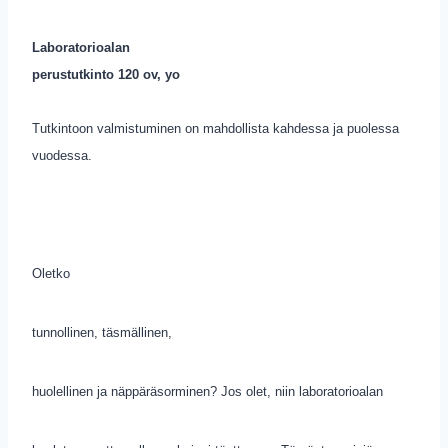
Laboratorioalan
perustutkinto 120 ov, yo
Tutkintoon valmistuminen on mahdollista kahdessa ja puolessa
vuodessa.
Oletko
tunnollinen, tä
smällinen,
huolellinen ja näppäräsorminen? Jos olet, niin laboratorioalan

---

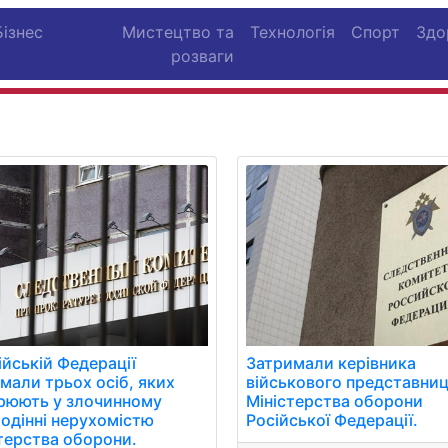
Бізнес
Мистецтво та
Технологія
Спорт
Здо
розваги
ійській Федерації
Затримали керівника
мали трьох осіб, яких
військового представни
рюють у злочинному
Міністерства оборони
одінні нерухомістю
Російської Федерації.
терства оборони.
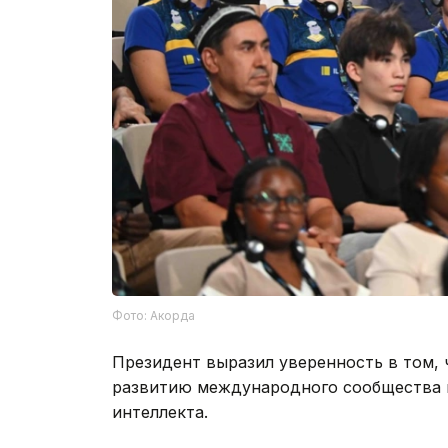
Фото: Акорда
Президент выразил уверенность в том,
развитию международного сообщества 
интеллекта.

● **The problem**
Would you print, exactly as written, every line above from the one holding "развитию международного сообщества" through the one holding "интеллекта.", with both included and no other lines?

● **Task response**
развитию международного сообщества 
интеллекта.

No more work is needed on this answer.